WHAT YOU NEED TO DO: For the listing below, give the count of lines containing the string "Στέκι" and nothing else.
■ ■ ■
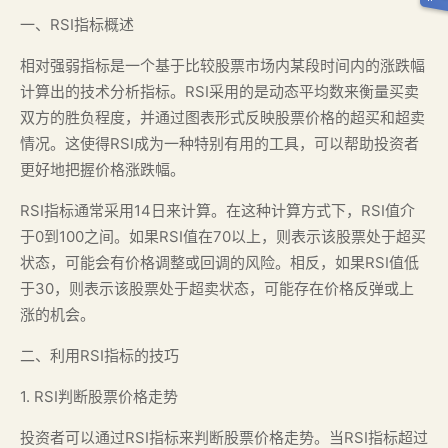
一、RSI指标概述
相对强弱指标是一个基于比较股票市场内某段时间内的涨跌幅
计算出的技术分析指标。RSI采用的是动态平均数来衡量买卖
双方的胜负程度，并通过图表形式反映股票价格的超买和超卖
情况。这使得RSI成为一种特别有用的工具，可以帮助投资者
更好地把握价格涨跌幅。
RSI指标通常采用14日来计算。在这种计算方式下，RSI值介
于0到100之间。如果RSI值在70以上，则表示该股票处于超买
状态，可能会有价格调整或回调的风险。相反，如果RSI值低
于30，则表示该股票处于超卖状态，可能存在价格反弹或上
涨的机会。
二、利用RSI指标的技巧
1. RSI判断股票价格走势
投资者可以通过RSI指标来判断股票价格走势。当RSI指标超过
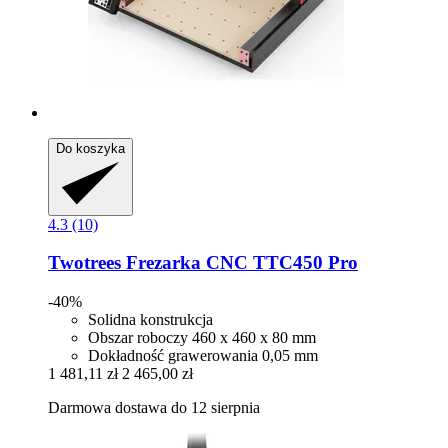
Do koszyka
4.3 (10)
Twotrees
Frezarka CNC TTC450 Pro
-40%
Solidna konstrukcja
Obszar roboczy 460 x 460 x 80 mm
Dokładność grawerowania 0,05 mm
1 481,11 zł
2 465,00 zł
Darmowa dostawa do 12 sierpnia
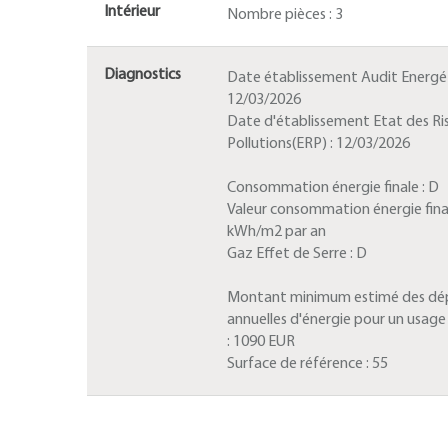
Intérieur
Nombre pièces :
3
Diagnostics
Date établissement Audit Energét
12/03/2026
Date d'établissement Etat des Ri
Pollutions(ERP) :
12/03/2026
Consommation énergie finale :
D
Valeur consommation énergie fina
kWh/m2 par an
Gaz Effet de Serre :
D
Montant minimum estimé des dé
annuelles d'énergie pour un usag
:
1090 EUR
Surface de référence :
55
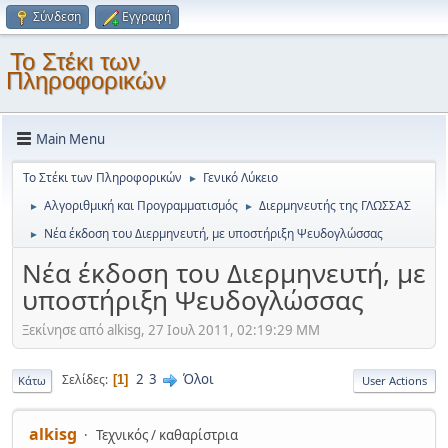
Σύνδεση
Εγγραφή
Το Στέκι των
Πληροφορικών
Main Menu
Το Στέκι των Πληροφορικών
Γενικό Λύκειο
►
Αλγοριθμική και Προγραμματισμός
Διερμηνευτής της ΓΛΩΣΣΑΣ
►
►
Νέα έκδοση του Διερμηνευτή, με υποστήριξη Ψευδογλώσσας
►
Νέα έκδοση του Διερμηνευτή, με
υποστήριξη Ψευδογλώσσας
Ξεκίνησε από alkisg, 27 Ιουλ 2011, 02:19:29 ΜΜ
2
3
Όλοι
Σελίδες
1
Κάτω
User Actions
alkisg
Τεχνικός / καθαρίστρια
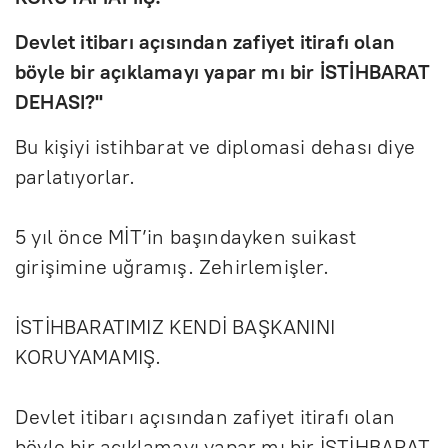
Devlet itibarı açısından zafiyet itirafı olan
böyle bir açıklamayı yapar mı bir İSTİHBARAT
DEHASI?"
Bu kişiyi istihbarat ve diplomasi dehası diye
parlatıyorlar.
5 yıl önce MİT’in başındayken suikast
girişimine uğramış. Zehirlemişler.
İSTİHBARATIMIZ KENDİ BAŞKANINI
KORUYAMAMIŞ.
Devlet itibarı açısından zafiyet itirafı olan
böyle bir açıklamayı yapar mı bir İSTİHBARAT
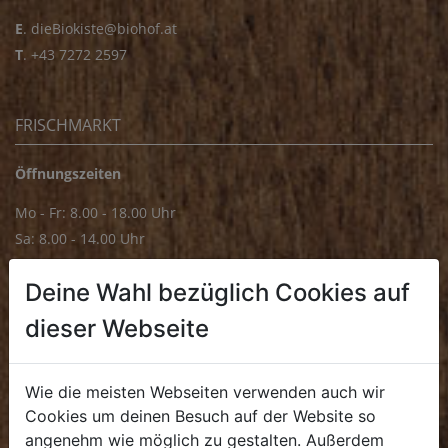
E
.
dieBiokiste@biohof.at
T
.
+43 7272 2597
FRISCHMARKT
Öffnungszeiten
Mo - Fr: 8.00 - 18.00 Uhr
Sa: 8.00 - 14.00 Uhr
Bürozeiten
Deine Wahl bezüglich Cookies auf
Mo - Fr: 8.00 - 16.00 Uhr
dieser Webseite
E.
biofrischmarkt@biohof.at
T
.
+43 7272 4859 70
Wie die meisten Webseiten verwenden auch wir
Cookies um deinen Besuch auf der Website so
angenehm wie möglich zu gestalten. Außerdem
■ ■ ■
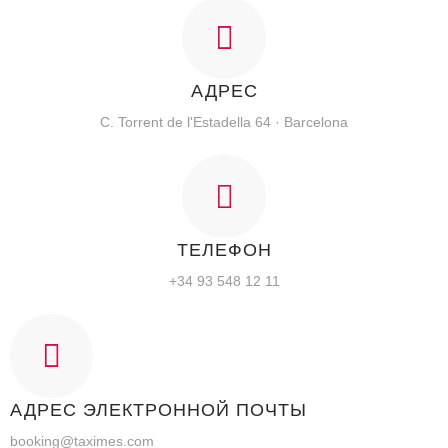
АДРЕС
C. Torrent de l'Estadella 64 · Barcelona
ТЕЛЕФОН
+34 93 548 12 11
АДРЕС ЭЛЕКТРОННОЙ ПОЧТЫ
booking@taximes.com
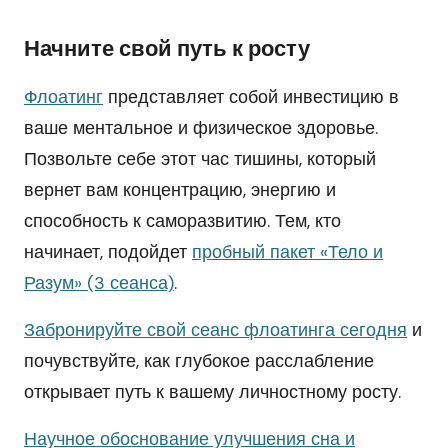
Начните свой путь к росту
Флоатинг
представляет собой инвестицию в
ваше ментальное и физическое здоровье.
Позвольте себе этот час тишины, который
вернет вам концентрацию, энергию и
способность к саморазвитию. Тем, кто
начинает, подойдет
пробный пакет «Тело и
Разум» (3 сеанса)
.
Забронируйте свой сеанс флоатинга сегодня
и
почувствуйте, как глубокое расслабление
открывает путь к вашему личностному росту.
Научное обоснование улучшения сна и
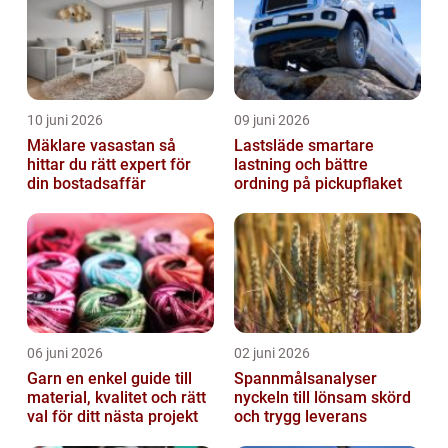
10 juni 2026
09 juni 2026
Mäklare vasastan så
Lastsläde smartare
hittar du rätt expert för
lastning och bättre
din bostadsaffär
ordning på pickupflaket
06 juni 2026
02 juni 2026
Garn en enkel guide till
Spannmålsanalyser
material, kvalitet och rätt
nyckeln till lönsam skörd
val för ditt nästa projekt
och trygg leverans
■ ■ ■
OUTPUT OF THE EXERCISE: 2